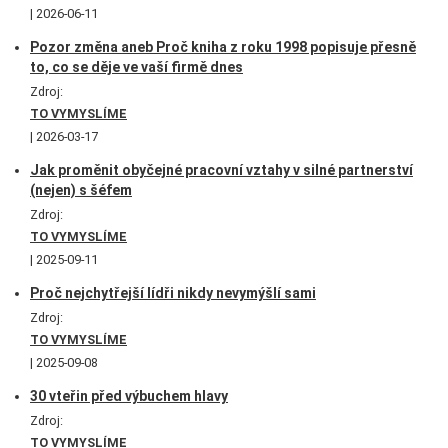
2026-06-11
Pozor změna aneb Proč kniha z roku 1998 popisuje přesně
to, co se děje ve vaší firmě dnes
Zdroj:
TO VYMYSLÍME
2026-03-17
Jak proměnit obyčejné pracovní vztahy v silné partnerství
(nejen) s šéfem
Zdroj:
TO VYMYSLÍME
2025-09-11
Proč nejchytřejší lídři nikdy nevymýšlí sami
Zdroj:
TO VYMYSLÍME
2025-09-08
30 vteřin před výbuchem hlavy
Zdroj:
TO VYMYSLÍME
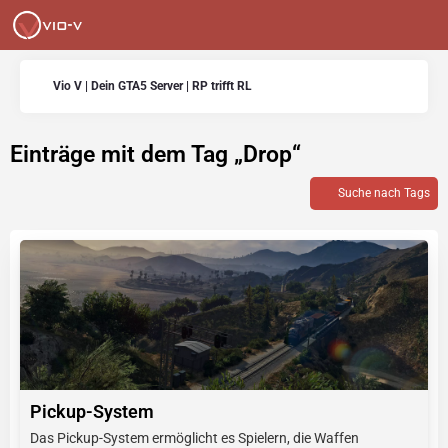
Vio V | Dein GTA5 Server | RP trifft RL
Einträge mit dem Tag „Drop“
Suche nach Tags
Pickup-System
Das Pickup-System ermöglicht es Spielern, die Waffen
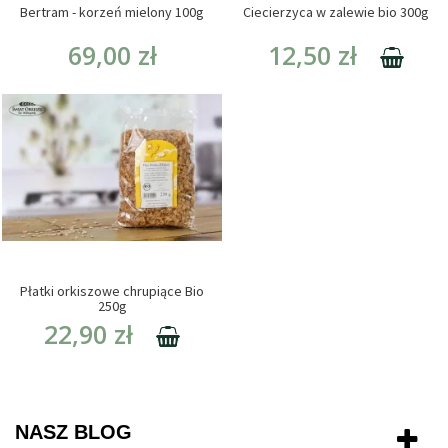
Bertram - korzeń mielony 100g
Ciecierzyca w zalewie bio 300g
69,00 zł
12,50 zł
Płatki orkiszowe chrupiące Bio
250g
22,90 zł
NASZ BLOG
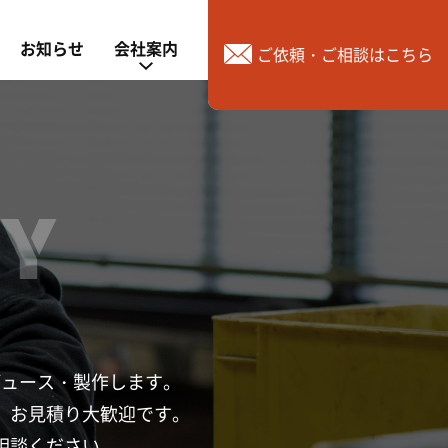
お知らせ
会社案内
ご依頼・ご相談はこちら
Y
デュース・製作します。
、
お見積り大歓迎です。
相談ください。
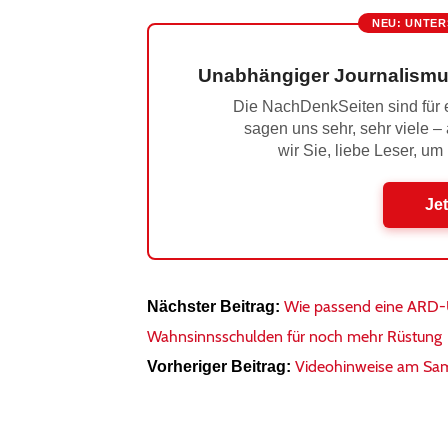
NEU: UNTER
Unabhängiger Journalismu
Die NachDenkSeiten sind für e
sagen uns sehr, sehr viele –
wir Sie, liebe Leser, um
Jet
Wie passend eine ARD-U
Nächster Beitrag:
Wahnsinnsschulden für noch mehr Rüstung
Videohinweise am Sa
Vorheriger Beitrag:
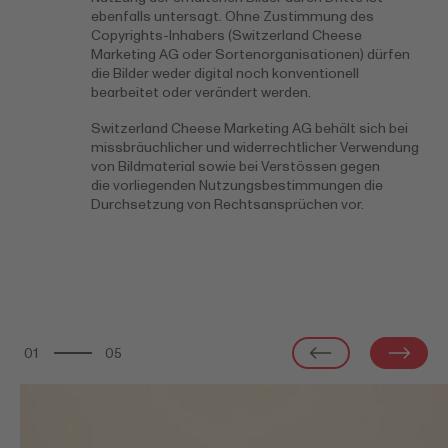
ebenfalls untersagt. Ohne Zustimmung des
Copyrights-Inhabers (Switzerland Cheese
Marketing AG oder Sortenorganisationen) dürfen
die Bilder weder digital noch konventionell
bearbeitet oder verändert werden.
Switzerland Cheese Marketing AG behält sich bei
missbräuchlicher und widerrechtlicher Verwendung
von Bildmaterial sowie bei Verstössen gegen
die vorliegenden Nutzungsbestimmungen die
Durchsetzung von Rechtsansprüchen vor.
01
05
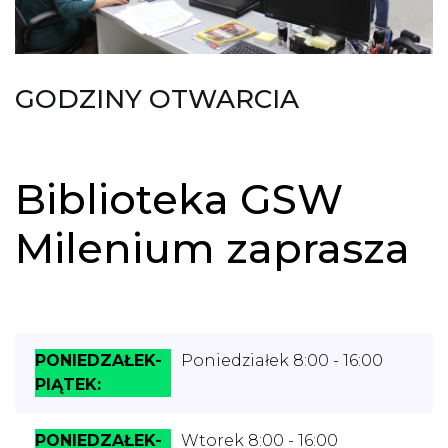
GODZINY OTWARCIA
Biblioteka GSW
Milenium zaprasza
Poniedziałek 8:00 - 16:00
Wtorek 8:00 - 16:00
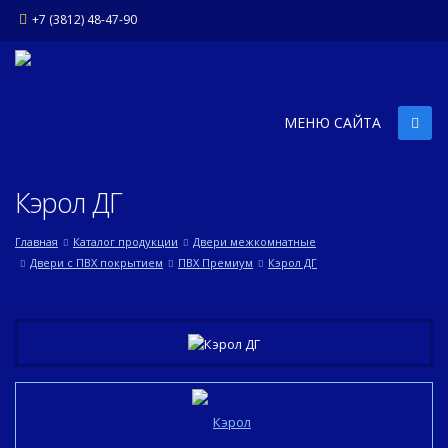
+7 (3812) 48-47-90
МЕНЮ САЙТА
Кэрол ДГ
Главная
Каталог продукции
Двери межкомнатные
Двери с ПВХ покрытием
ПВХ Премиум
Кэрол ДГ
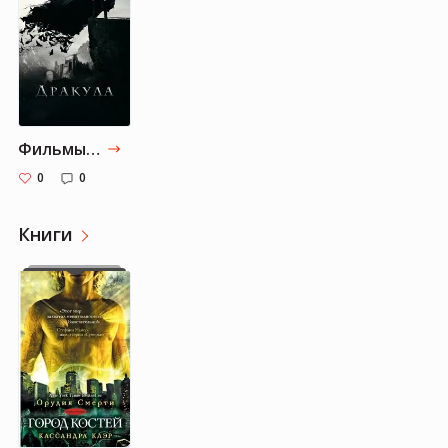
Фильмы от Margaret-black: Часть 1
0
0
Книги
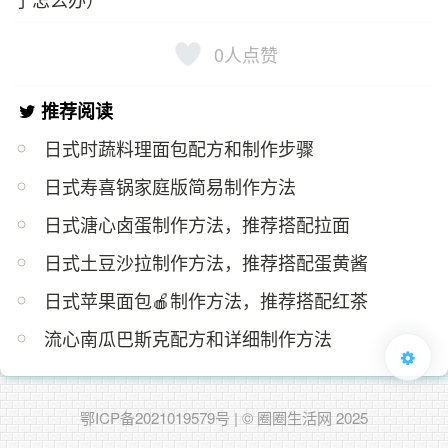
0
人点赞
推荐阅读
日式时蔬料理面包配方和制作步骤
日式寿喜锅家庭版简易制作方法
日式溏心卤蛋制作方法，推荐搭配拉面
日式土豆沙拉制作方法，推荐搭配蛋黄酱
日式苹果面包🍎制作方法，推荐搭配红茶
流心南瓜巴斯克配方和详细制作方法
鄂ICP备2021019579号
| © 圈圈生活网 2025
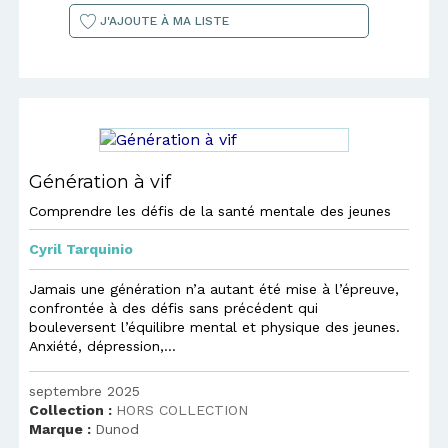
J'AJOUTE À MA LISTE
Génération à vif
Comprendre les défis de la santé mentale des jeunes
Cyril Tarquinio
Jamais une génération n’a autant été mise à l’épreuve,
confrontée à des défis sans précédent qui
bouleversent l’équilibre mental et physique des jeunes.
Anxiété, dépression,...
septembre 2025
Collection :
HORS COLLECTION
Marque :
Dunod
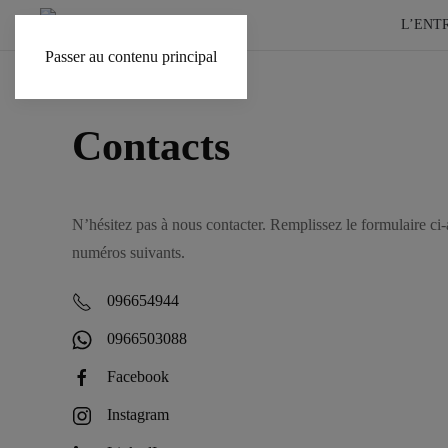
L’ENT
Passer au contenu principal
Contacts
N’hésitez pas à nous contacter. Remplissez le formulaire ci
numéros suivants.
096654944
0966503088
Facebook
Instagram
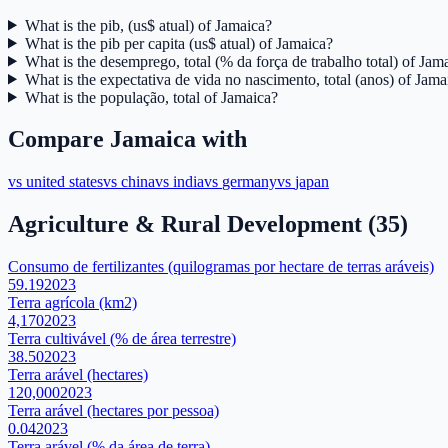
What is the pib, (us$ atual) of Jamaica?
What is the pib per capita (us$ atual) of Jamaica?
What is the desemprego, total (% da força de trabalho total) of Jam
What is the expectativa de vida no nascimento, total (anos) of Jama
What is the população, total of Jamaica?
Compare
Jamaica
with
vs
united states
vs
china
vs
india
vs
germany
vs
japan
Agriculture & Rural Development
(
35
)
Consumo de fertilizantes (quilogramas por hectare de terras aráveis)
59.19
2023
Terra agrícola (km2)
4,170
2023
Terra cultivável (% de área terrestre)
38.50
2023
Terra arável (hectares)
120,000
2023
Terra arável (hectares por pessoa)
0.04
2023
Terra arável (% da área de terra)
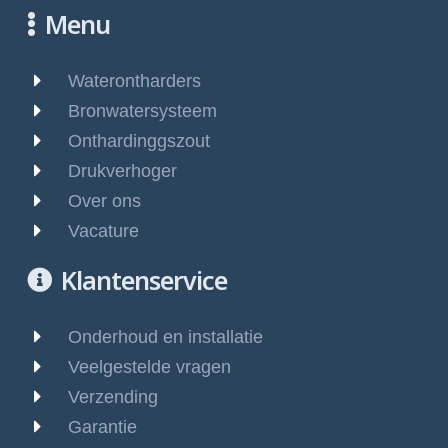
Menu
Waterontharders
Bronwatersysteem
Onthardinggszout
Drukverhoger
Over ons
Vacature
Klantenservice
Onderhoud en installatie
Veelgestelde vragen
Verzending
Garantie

┄┄┄┄┄┄

Your job is to copy each entry exactly as written; the pictures do not go in.

2026-06-11
Pozor změna aneb Proč kniha z roku 1998 popisuje přesně
to, co se děje ve vaší firmě dnes
Zdroj:
TO VYMYSLÍME
2026-03-17
Jak proměnit obyčejné pracovní vztahy v silné partnerství
(nejen) s šéfem
Zdroj:
TO VYMYSLÍME
2025-09-11
Proč nejchytřejší lídři nikdy nevymýšlí sami
Zdroj:
TO VYMYSLÍME
2025-09-08
30 vteřin před výbuchem hlavy
Zdroj:
TO VYMYSLÍME
Vio V | Dein GTA5 Server | RP trifft RL
Einträge mit dem Tag „Drop“
Suche nach Tags
Pickup-System
Das Pickup-System ermöglicht es Spielern, die Waffen
Bertram - korzeń mielony 100g
Ciecierzyca w zalewie bio 300g
69,00 zł
12,50 zł
Płatki orkiszowe chrupiące Bio
250g
22,90 zł
NASZ BLOG
お知らせ
会社案内
ご依頼・ご相談はこちら
Y
デュース・製作します。
、
お見積り大歓迎です。
相談ください。
NEU: UNTER
Unabhängiger Journalismu
Die NachDenkSeiten sind für e
sagen uns sehr, sehr viele –
wir Sie, liebe Leser, um
Jet
Wie passend eine ARD-U
Nächster Beitrag:
Wahnsinnsschulden für noch mehr Rüstung
Videohinweise am Sa
Vorheriger Beitrag:
ebenfalls untersagt. Ohne Zustimmung des
Copyrights-Inhabers (Switzerland Cheese
Marketing AG oder Sortenorganisationen) dürfen
die Bilder weder digital noch konventionell
bearbeitet oder verändert werden.
Switzerland Cheese Marketing AG behält sich bei
missbräuchlicher und widerrechtlicher Verwendung
von Bildmaterial sowie bei Verstössen gegen
die vorliegenden Nutzungsbestimmungen die
Durchsetzung von Rechtsansprüchen vor.
01
05
GODZINY OTWARCIA
Biblioteka GSW
Milenium zaprasza
Poniedziałek 8:00 - 16:00
Wtorek 8:00 - 16:00
+7 (3812) 48-47-90
МЕНЮ САЙТА
Кэрол ДГ
Главная
Каталог продукции
Двери межкомнатные
Двери с ПВХ покрытием
ПВХ Премиум
Кэрол ДГ
Фильмы от Margaret-black: Часть 1
0
0
Книги
0
人点赞
推荐阅读
日式时蔬料理面包配方和制作步骤
日式寿喜锅家庭版简易制作方法
日式溏心卤蛋制作方法，推荐搭配拉面
日式土豆沙拉制作方法，推荐搭配蛋黄酱
日式苹果面包🍎制作方法，推荐搭配红茶
流心南瓜巴斯克配方和详细制作方法
鄂ICP备2021019579号
| © 圈圈生活网 2025
J'AJOUTE À MA LISTE
Génération à vif
Comprendre les défis de la santé mentale des jeunes
Cyril Tarquinio
Jamais une génération n’a autant été mise à l’épreuve,
confrontée à des défis sans précédent qui
bouleversent l’équilibre mental et physique des jeunes.
Anxiété, dépression,...
septembre 2025
Collection :
HORS COLLECTION
Marque :
Dunod
L’ENT
Passer au contenu principal
Contacts
N’hésitez pas à nous contacter. Remplissez le formulaire ci
numéros suivants.
096654944
0966503088
Facebook
Instagram
What is the pib, (us$ atual) of Jamaica?
What is the pib per capita (us$ atual) of Jamaica?
What is the desemprego, total (% da força de trabalho total) of Jam
What is the expectativa de vida no nascimento, total (anos) of Jama
What is the população, total of Jamaica?
Compare
Jamaica
with
vs
united states
vs
china
vs
india
vs
germany
vs
japan
Agriculture & Rural Development
(
35
)
Consumo de fertilizantes (quilogramas por hectare de terras aráveis)
59.19
2023
Terra agrícola (km2)
4,170
2023
Terra cultivável (% de área terrestre)
38.50
2023
Terra arável (hectares)
120,000
2023
Terra arável (hectares por pessoa)
0.04
2023
Terra arável (% da área de terra)
Menu
Waterontharders
Bronwatersysteem
Onthardinggszout
Drukverhoger
Over ons
Vacature
Klantenservice
Onderhoud en installatie
Veelgestelde vragen
Verzending
Garantie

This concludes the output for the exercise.